通过追查DBA_HIST_ACTIVE_SESS_HISTORY查看之间的阻塞关系
从这里发现 log file switch (checkpoint incomplete) 事件阻塞了 insert 交易表;
而insert 交易表(686,60887)阻塞了 insert CREDITINFO_RECURRING表 导致buffer busy waits;
并且还阻塞同类insert 交易表导致row cache lock;
SID=347 是个查询语句 该语句查看了下是全表扫描,它等待ENQ:KO- FAST-OBEJCT CHECKPOINT;并且该语句查询表是CREDITINFO_RECURRING,大小520MB
该等待事件是由于当进行TABLE FULL SCAN或并行查询整个段时,对象级别发生checkpoint,由于direct path read必须要从磁盘中读入到PGA中,因此必须等待checkpoint完成,将脏块写回磁盘。相当于写阻塞了读。当发生该等待事件,一个简单的查询就将变得非常慢。难道我没有关掉直接路径读取参数?经检查虽然是开着的
Log file switch(checkpoint incomplete)等待事件
Oracle日志切换会产生一个增量检查点,但这个检查点,不同于alter system checkpoint,后者会启动dbwn进程,将内存中的已修改的数据立即写入数据文件。但前者不会,前者只需要保证整个日志组一轮切换后,比如日志组2,切换到3,然后1,在到第二组的时候,必须将“脏”数据写入数据文件(因为如果此时还没有写入数据库,再次由1切换到2的时候,假设此后实例崩溃,就造成数据的丢失)。
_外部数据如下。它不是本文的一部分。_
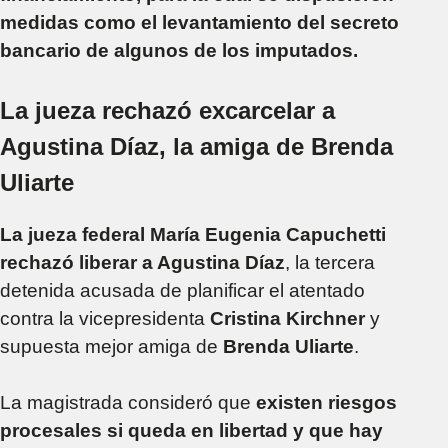
medidas como el levantamiento del secreto
bancario de algunos de los imputados.
La jueza rechazó excarcelar a
Agustina Díaz, la amiga de Brenda
Uliarte
La jueza federal María Eugenia Capuchetti
rechazó liberar a Agustina Díaz
, la tercera
detenida acusada de planificar el atentado
contra la vicepresidenta
Cristina Kirchner
y
supuesta mejor amiga de
Brenda Uliarte
.
La magistrada consideró que
existen riesgos
procesales si queda en libertad y que hay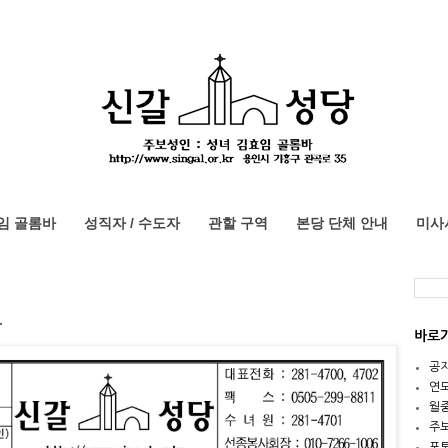
임 골롬바
성직자 / 수도자
관할 구역
본당 단체 안내
미사
보
바로
공
연
월
주
포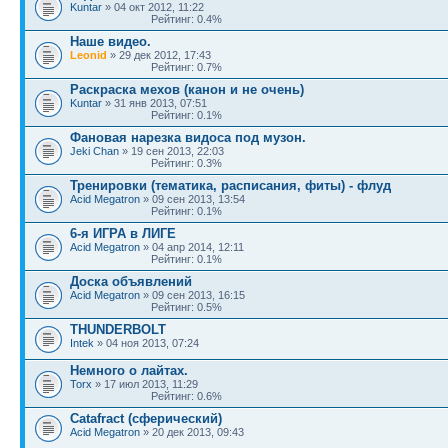
Kuntar
» 04 окт 2012, 11:22
Рейтинг: 0.4%
Наше видео.
Leonid
» 29 дек 2012, 17:43
Рейтинг: 0.7%
Раскраска мехов (канон и не очень)
Kuntar
» 31 янв 2013, 07:51
Рейтинг: 0.1%
Фановая нарезка видоса под музон.
Jeki Chan
» 19 сен 2013, 22:03
Рейтинг: 0.3%
Тренировки (тематика, расписания, фиты) - флуд
Acid Megatron
» 09 сен 2013, 13:54
Рейтинг: 0.1%
6-я ИГРА в ЛИГЕ
Acid Megatron
» 04 апр 2014, 12:11
Рейтинг: 0.1%
Доска объявлений
Acid Megatron
» 09 сен 2013, 16:15
Рейтинг: 0.5%
THUNDERBOLT
Intek
» 04 ноя 2013, 07:24
Немного о лайтах.
Torx
» 17 июл 2013, 11:29
Рейтинг: 0.6%
Catafract (сферический)
Acid Megatron
» 20 дек 2013, 09:43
检查点的工作职责是通知dbwn写数据,更新某些数据文件头信息,更新控制文件信息。既然是日志切换时检查点未完成。那么基本上就是日志切换了一圈,dbwn进程还没有完成工作。由此可见原因如下
1.日志文件过小
2.日志组过少
3.dbwn进程工作的慢 (oracle11g中db_write_process参数是cpu数/8得来的,一般情况下不去修改此参数)
增加日志组
alter database add logfile group 4 '? REDO04.LOG' size 1g;
最终是加了4组1g的日志文件
alter system switch logfile;
alter database drop logfile group 1;
对于要删除的日志组,除了当前组不能删除,还有一种active状态下的文件组不可删除,因为该日志组的信息还没有完成checkpoint。
alter system checkpoint;
在切换日志删除
Oracle给出的log file awitch 类型的等待事件有五种:
目前解决的办法:
1.添加日志组
2.按照实际情况增大日志组成员的大小。或者同时做1,2
服务器进程正要写入重做记录的时刻,若重做日志文件已满不能继续写入操作,则进程想LGWR请求执行对日志文件的切换。服务器进程由于LGWR,直到日志文件切换结束为止,需等待log file switch completion事件。但日志文件的切换结束时,如果将要投入使用的重做日志文件,还有没有完成的工作,就需要另外等待如下事件。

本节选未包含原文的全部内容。